SUPPLIED MATERIAL below:
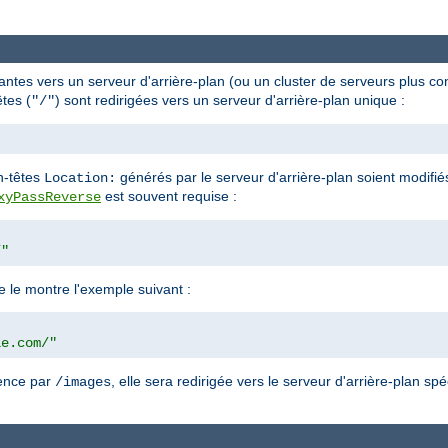
antes vers un serveur d'arrière-plan (ou un cluster de serveurs plus 
tes (
) sont redirigées vers un serveur d'arrière-plan unique :
"/"
en-têtes
générés par le serveur d'arrière-plan soient modifié
Location:
est souvent requise :
xyPassReverse
/"
le montre l'exemple suivant :
"
le.com/"
mence par
, elle sera redirigée vers le serveur d'arrière-plan spéc
/images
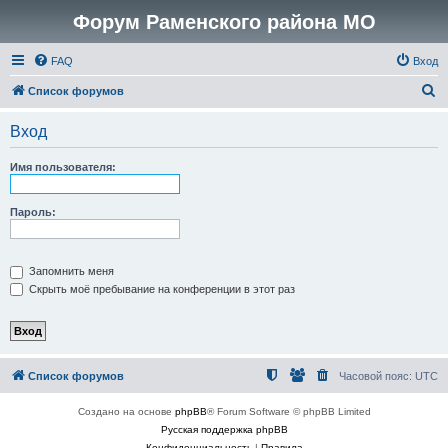
Форум Раменского района МО
FAQ
Вход
П
Список форумов
о
Вход
и
с
Имя пользователя:
к
Пароль:
Запомнить меня
Скрыть моё пребывание на конференции в этот раз
Список форумов
Часовой пояс:
UTC
Создано на основе
phpBB
® Forum Software © phpBB Limited
Русская поддержка phpBB
Конфиденциальность
|
Правила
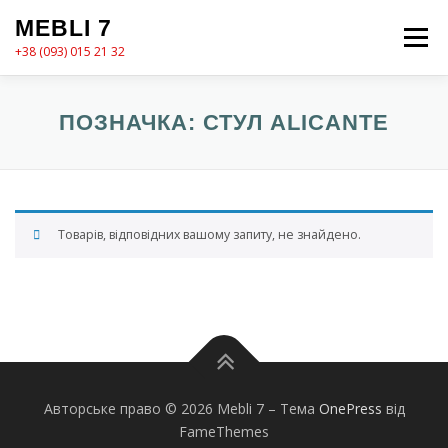
Перейти
MEBLI 7
до
Меню
вмісту
+38 (093) 015 21 32
MEBLI7
КАТАЛОГ
ПРО НАС
КОШИК
ПОЗНАЧКА:
СТУЛ ALICANTE
КОНТАКТИ
ОФОРМЛЕННЯ ЗАМОВЛЕННЯ
Товарів, відповідних вашому запиту, не знайдено.
Авторське право © 2026 Mebli 7
–
Тема
OnePress
від
FameThemes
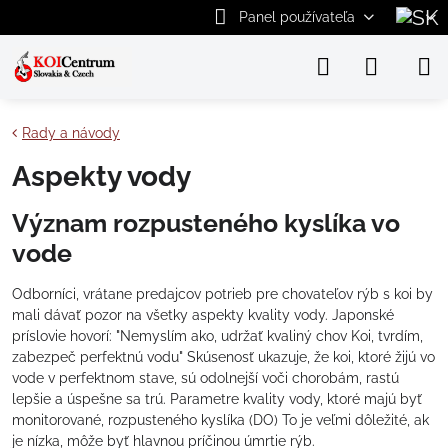
Panel používateľa
Rady a návody
Aspekty vody
Význam rozpusteného kyslíka vo
vode
Odborníci, vrátane predajcov potrieb pre chovateľov rýb s koi by
mali dávať pozor na všetky aspekty kvality vody. Japonské
príslovie hovorí: "Nemyslím ako, udržať kvaliný chov Koi, tvrdím,
zabezpeč perfektnú vodu" Skúsenosť ukazuje, že koi, ktoré žijú vo
vode v perfektnom stave, sú odolnejší voči chorobám, rastú
lepšie a úspešne sa trú. Parametre kvality vody, ktoré majú byť
monitorované, rozpusteného kyslíka (DO) To je veľmi dôležité, ak
je nízka, môže byť hlavnou príčinou úmrtie rýb.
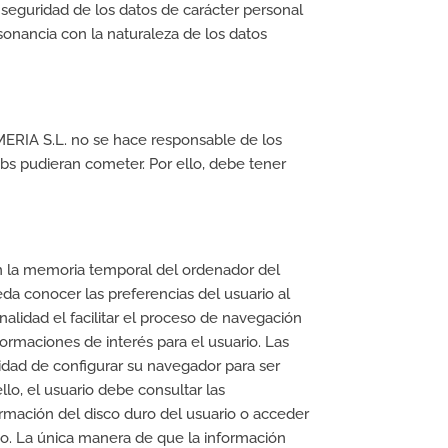
 seguridad de los datos de carácter personal
sonancia con la naturaleza de los datos
MERIA S.L. no se hace responsable de los
bs pudieran cometer. Por ello, debe tener
n la memoria temporal del ordenador del
da conocer las preferencias del usuario al
nalidad el facilitar el proceso de navegación
formaciones de interés para el usuario. Las
lidad de configurar su navegador para ser
llo, el usuario debe consultar las
rmación del disco duro del usuario o acceder
o. La única manera de que la información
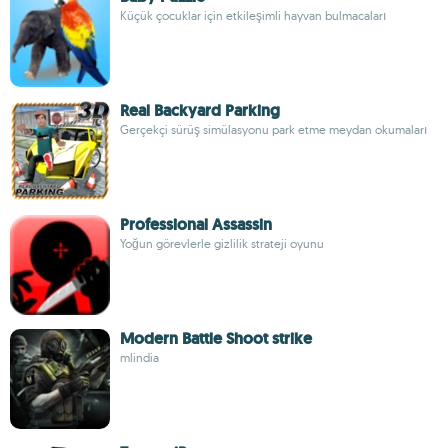
Küçük çocuklar için etkileşimli hayvan bulmacaları
Real Backyard Parking
Gerçekçi sürüş simülasyonu park etme meydan okumaları
Professional Assassin
Yoğun görevlerle gizlilik strateji oyunu
Modern Battle Shoot strike
mlindia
End of SUPPLIED MATERIAL.
◆ **WORK REQUIRED**
Each line holding "rozpusteného" should be copied from the material above.

◆ **RESPONSE FOR THIS EXERCISE**
Význam rozpusteného kyslíka vo
monitorované, rozpusteného kyslíka (DO) To je veľmi dôležité, ak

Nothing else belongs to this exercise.